During his time at Carlyle, Ein realized that he loved to work more closely with companies than the typical private-equity or venture investor.
“In typical private equity or venture, you have a big portfolio, you make a ton of investments, you sit on the board, but you have 10 or 15 portfolio companies,” Ein said. “So you can never get deep in things.”
He wanted to flip that model: “What I realized I wanted to do was roll up my sleeves and help the teams build. I thought if you do that, you can actually make a real difference in what happens to the company. No private-equity firm is set up that way.”
By 1999, he’d made lucrative bets riding the first wave of the internet boom. So he decided to branch out with his own fund, dictating his own strategy. He could invest in companies at any stage, with the common thread being that he and his team would work on just a handful, rather than a dozen at once.
The plan: “To be really close partners with the management teams to help them build really special, world-class companies,” he said. And it worked.
Stay ahead, in sync
Raising capital on his own, Ein quickly learned what it was like to work with large pools of investors.
“When you have a big fund and you have 40 investors, you’re never going to be aligned with all 40,” he said. He added that it only takes a few to make life miserable.
He learned the purpose of alignment, which helped him sharpen his future strategy: He didn’t want to operate primarily with other people’s money. “I don’t want to be whipsawed by sentiment changing,” he said. “If I’m going to work with other people’s money, I want to work with people I feel aligned with.”
What that boils down to is being in sync with partners, employees, and board members to the maximum extent possible, sharing common goals on project timeframes, objectives, and values.
“When you do that, that’s when magic happens,” Ein said. “Because when things don’t go as planned, you don’t start to get people pulling at the seams.”
The extra 20%
Transparency, trust, and thoughtful communication are key principles Ein lives by, but maintaining an ambitious work ethic is at the root of his empire.
His business is his lifestyle, and his typical day runs well into the evening hours, often involving projects — from philanthropy to his acquisition of the Washington City Paper in his native DC.
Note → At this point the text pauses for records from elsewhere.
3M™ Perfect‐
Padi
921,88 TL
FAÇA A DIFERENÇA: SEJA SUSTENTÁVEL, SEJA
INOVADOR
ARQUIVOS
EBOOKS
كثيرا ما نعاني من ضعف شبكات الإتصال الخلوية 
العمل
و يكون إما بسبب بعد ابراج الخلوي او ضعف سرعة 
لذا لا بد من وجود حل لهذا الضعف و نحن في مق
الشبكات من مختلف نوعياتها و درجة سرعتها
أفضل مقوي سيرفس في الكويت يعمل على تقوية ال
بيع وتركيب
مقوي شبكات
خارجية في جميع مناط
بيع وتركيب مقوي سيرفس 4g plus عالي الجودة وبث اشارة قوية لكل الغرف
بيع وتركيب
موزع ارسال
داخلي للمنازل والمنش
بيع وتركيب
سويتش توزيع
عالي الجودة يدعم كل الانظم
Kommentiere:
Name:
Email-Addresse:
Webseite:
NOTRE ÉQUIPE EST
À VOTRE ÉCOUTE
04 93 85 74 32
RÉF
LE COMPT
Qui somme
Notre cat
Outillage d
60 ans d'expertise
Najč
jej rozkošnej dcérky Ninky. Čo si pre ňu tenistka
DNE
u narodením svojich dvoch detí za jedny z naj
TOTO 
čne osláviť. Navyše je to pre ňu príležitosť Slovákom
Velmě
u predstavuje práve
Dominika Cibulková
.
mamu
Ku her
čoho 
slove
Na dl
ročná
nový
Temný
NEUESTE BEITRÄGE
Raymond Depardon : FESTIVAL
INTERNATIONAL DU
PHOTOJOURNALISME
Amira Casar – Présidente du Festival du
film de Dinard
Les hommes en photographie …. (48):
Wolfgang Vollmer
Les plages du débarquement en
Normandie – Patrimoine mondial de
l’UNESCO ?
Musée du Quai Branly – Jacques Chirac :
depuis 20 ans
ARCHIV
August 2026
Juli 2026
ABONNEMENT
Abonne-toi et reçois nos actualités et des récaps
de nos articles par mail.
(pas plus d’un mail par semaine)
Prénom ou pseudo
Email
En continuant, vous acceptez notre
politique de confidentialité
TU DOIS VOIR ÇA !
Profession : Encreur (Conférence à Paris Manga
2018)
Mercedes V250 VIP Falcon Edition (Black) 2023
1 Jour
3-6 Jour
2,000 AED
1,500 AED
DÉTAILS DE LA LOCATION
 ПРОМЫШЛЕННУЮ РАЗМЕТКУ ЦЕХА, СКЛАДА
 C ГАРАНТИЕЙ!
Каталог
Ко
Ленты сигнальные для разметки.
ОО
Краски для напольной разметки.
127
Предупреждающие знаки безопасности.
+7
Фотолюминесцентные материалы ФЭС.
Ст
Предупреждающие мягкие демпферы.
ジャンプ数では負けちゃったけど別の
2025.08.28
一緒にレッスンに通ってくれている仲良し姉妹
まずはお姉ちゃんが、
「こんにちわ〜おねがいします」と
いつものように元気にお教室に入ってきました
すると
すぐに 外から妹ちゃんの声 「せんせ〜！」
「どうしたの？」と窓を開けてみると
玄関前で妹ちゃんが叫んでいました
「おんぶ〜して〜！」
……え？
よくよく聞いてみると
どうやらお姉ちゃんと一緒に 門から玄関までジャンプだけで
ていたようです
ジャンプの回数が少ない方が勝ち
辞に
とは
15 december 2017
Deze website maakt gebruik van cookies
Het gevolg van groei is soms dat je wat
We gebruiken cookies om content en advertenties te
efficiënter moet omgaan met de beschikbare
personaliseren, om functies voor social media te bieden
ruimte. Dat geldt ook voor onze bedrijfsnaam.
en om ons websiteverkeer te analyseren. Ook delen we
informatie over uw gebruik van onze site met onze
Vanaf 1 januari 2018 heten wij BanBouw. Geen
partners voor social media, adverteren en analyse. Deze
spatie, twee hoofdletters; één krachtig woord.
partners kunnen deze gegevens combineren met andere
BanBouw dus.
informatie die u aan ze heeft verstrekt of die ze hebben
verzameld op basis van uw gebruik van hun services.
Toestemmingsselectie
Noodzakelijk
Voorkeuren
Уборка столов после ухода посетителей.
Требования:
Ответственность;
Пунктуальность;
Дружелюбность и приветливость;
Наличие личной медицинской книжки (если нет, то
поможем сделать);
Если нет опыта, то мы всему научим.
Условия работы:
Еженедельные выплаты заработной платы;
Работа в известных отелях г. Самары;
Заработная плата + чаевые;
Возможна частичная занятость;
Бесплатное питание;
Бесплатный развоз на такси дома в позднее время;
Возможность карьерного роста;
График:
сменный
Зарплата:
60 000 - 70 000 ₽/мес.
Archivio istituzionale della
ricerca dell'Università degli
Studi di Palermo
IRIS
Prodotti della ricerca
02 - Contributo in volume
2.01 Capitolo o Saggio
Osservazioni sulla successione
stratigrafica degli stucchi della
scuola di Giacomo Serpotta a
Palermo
It’s a lot to juggle, but a mindset rooted in “continuous improvement” is behind it all. Ein demands an elevated level of effort from himself and his team, which enables them to do their best work and seek out the deepest possible understanding of the projects at hand.
“My first years at Goldman Sachs taught me how to be a professional,” he said. “They were maniacal, and I worked 18 hours a day for three straight years, and everything had to be perfect. It was a real unique experience, and it taught me how to do things at the absolute highest level.”
Ein continued: “We try in whatever we’re doing to have that same striving to the absolute highest level. It is all about the details and the difference between getting it generally 80% or 100% right. Greatness happens when you get closer to 100% and you’re pushing everyone on all fronts to get to the highest possible level.”